Graph Description: The Left Y-axis is the on-time rate which is any flight that is only delayed by 15 minutes or less. The right Y-axis is the average minutes of delay for flights delayed 15 minutes or more. This graph shows how often flights are on time during the day as well as how bad the delays are when they do happen simultaneously. This graph is highlighting reliability and severity.

Graph Patterns: At around 5am, the on-time rates are the highest and the delays are the lowest which suggest that this is the “starting time” for many airports, their staff and travelers. In other words, this would be the begining of the day’s flights as if they start from zero and continue on so there is no previous flight to delay them at this time. The later flights after this, can be affected by congestion or delay build ups.

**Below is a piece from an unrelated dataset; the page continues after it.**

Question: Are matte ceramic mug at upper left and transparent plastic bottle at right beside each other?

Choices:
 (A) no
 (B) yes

From about 7am to the end of the day, the graph shows that reliability is declining since the on-time departures and arrivals decreases while the average delays increase. This indicates delay propagation in which all the small delays from early morning start to accumulate and lead to longer delays for later flights. The worst performance for reliability and severity is around hour 18 to 21 (6pm to 9pm) in which the average delay reaches almost 15 minutes pass the already set delay definition. In this case, a flight in this time frame could be delayed at least almost 30 minutes from its original departure time.

Overall, the daily pattern is that early morning flights are the most reliable with shortest delays and flights between peak evening hours of 6pm to 9pm are the least reliable with the longest delays for this specific dataset.